§ Exercise aim: Scan the data below and copy each line where "Setup" occurs.
### Records to process
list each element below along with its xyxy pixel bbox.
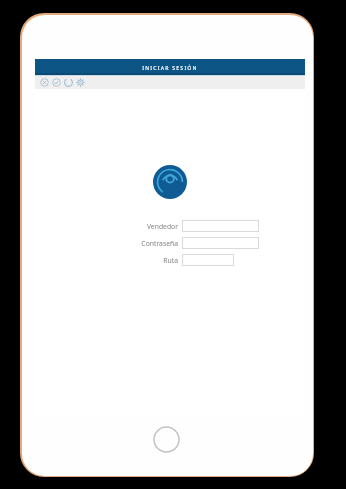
button[interactable]: Refresh (63, 77, 74, 88)
button[interactable]: Accept (51, 77, 62, 88)
staticText: INICIAR SESIÓN (142, 64, 198, 71)
button[interactable] (182, 237, 259, 249)
button[interactable] (182, 254, 234, 266)
button[interactable] (182, 220, 259, 232)
button[interactable]: Close (39, 77, 50, 88)
staticText: Contraseña (141, 239, 178, 248)
staticText: Vendedor (146, 222, 178, 231)
button[interactable]: Home (153, 426, 180, 453)
button[interactable]: Settings (75, 77, 86, 88)
button[interactable]: User account (153, 165, 187, 199)
staticText: Ruta (163, 256, 178, 265)
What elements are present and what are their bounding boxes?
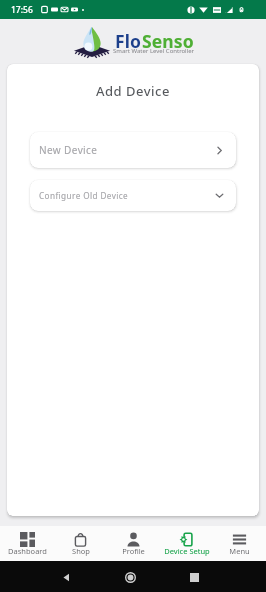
- staticText: Device Setup: [164, 546, 210, 556]
- button[interactable]: Profile: [107, 526, 160, 561]
- button[interactable]: Home: [117, 564, 143, 590]
- staticText: Smart Water Level Controller: [113, 47, 195, 55]
- staticText: Dashboard: [8, 546, 47, 556]
- button[interactable]: Dashboard: [0, 526, 54, 561]
- button[interactable]: Configure Old Device: [30, 180, 236, 211]
- button[interactable]: Shop: [54, 526, 107, 561]
- staticText: Add Device: [7, 82, 259, 100]
- staticText: New Device: [39, 143, 98, 157]
- button[interactable]: Recents: [181, 564, 207, 590]
- staticText: Flo: [115, 29, 142, 53]
- staticText: Senso: [142, 29, 194, 53]
- button[interactable]: Device Setup: [160, 526, 213, 561]
- staticText: Configure Old Device: [39, 190, 129, 201]
- button[interactable]: Back: [53, 564, 79, 590]
- button[interactable]: New Device: [30, 132, 236, 168]
- staticText: Shop: [72, 546, 90, 556]
- staticText: Profile: [122, 546, 145, 556]
- button[interactable]: Menu: [213, 526, 266, 561]
- staticText: 17:56: [11, 4, 33, 16]
- staticText: Menu: [229, 546, 250, 556]
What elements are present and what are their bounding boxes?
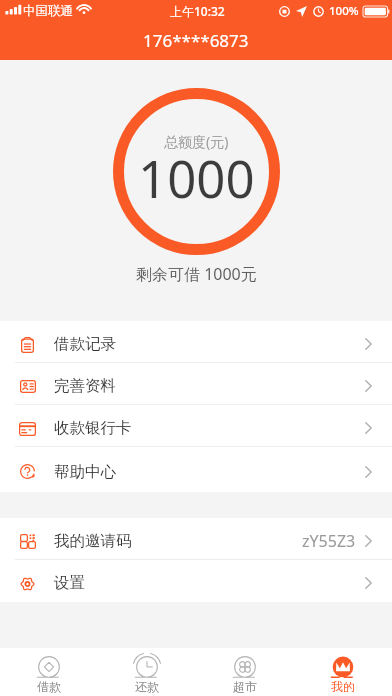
staticText: 上午10:32	[170, 3, 225, 19]
staticText: 还款	[135, 679, 159, 694]
staticText: 我的	[331, 679, 355, 694]
staticText: 中国联通	[23, 3, 73, 19]
staticText: 完善资料	[54, 376, 116, 396]
button[interactable]: 超市	[196, 648, 294, 696]
staticText: 借款	[37, 679, 61, 694]
staticText: 超市	[233, 679, 257, 694]
button[interactable]: 收款银行卡	[0, 405, 392, 447]
button[interactable]: 设置	[0, 560, 392, 602]
staticText: 设置	[54, 573, 85, 593]
staticText: zY55Z3	[302, 530, 356, 552]
button[interactable]: 我的邀请码	[0, 518, 392, 560]
staticText: 总额度(元)	[164, 132, 229, 151]
staticText: 1000	[138, 143, 255, 212]
button[interactable]: 帮助中心	[0, 447, 392, 492]
staticText: 100%	[329, 3, 359, 19]
staticText: 剩余可借 1000元	[136, 263, 257, 285]
staticText: 我的邀请码	[54, 531, 132, 551]
button[interactable]: 借款记录	[0, 321, 392, 363]
button[interactable]: 我的	[294, 648, 392, 696]
button[interactable]: 完善资料	[0, 363, 392, 405]
button[interactable]: 还款	[98, 648, 196, 696]
button[interactable]: 借款	[0, 648, 98, 696]
staticText: 帮助中心	[54, 462, 116, 482]
staticText: 收款银行卡	[54, 418, 132, 438]
staticText: 176****6873	[143, 29, 249, 52]
staticText: 借款记录	[54, 334, 116, 354]
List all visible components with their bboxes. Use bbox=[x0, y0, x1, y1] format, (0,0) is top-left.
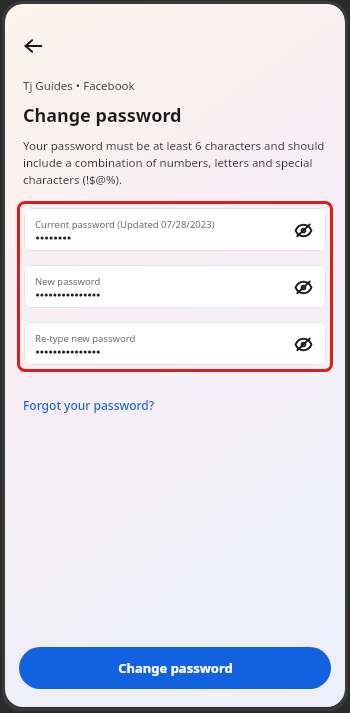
button[interactable]: Back bbox=[13, 26, 53, 66]
button[interactable]: Re-type new password bbox=[24, 322, 326, 365]
button[interactable]: Show password bbox=[288, 329, 318, 359]
staticText: Tj Guides • Facebook bbox=[23, 78, 135, 94]
staticText: Re-type new password bbox=[35, 332, 136, 345]
staticText: New password bbox=[35, 275, 101, 288]
button[interactable]: Show password bbox=[288, 272, 318, 302]
button[interactable]: New password bbox=[24, 265, 326, 308]
staticText: Change password bbox=[23, 103, 182, 128]
staticText: Forgot your password? bbox=[23, 397, 155, 413]
button[interactable]: Change password bbox=[19, 647, 331, 689]
button[interactable]: Show password bbox=[288, 215, 318, 245]
staticText: Current password (Updated 07/28/2023) bbox=[35, 218, 215, 231]
staticText: Your password must be at least 6 charact… bbox=[23, 138, 329, 188]
button[interactable]: Forgot your password? bbox=[19, 394, 159, 416]
staticText: Change password bbox=[118, 659, 233, 677]
button[interactable]: Current password (Updated 07/28/2023) bbox=[24, 208, 326, 251]
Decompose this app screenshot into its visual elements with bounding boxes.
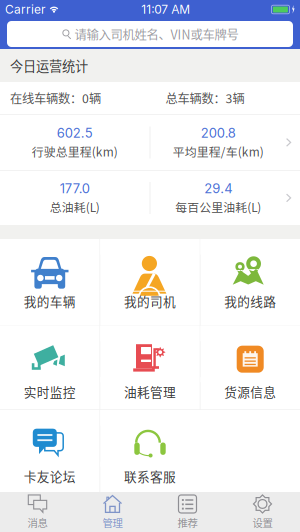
staticText: 卡友论坛 <box>24 467 76 485</box>
staticText: 602.5 <box>57 125 93 141</box>
staticText: 每百公里油耗(L) <box>175 198 261 216</box>
staticText: 货源信息 <box>224 382 276 400</box>
button[interactable]: 请输入司机姓名、VIN或车牌号 <box>7 21 293 47</box>
button[interactable]: 推荐 <box>150 492 225 532</box>
staticText: 推荐 <box>178 515 198 530</box>
button[interactable]: 设置 <box>225 492 300 532</box>
button[interactable]: 我的司机 <box>100 239 200 325</box>
staticText: 200.8 <box>201 125 236 141</box>
staticText: Carrier <box>5 2 46 17</box>
staticText: 消息 <box>28 515 48 530</box>
button[interactable]: 卡友论坛 <box>0 410 100 492</box>
staticText: 在线车辆数：0辆 <box>10 89 101 107</box>
staticText: 总车辆数：3辆 <box>166 89 244 107</box>
staticText: 29.4 <box>204 180 232 196</box>
staticText: 平均里程/车(km) <box>173 143 264 160</box>
staticText: 今日运营统计 <box>10 56 88 75</box>
button[interactable]: 我的车辆 <box>0 239 100 325</box>
staticText: 设置 <box>252 515 272 530</box>
staticText: 我的线路 <box>224 292 276 310</box>
staticText: 油耗管理 <box>124 382 176 400</box>
staticText: 管理 <box>102 515 122 530</box>
staticText: 177.0 <box>60 180 90 196</box>
staticText: 总油耗(L) <box>50 198 100 216</box>
button[interactable]: 实时监控 <box>0 326 100 410</box>
button[interactable]: 管理 <box>75 492 150 532</box>
button[interactable]: 消息 <box>0 492 75 532</box>
button[interactable]: 我的线路 <box>200 239 300 325</box>
staticText: 行驶总里程(km) <box>32 143 118 160</box>
button[interactable]: 联系客服 <box>100 410 200 492</box>
button[interactable]: 油耗管理 <box>100 326 200 410</box>
staticText: 请输入司机姓名、VIN或车牌号 <box>74 25 238 43</box>
staticText: 我的司机 <box>124 292 176 310</box>
staticText: 我的车辆 <box>24 292 76 310</box>
staticText: 11:07 AM <box>141 2 190 17</box>
button[interactable]: 货源信息 <box>200 326 300 410</box>
staticText: 联系客服 <box>124 467 176 485</box>
staticText: 实时监控 <box>24 382 76 400</box>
######
§ Solution:
- staticText: Device Setup: [164, 546, 210, 556]
- button[interactable]: Device Setup: [160, 526, 213, 561]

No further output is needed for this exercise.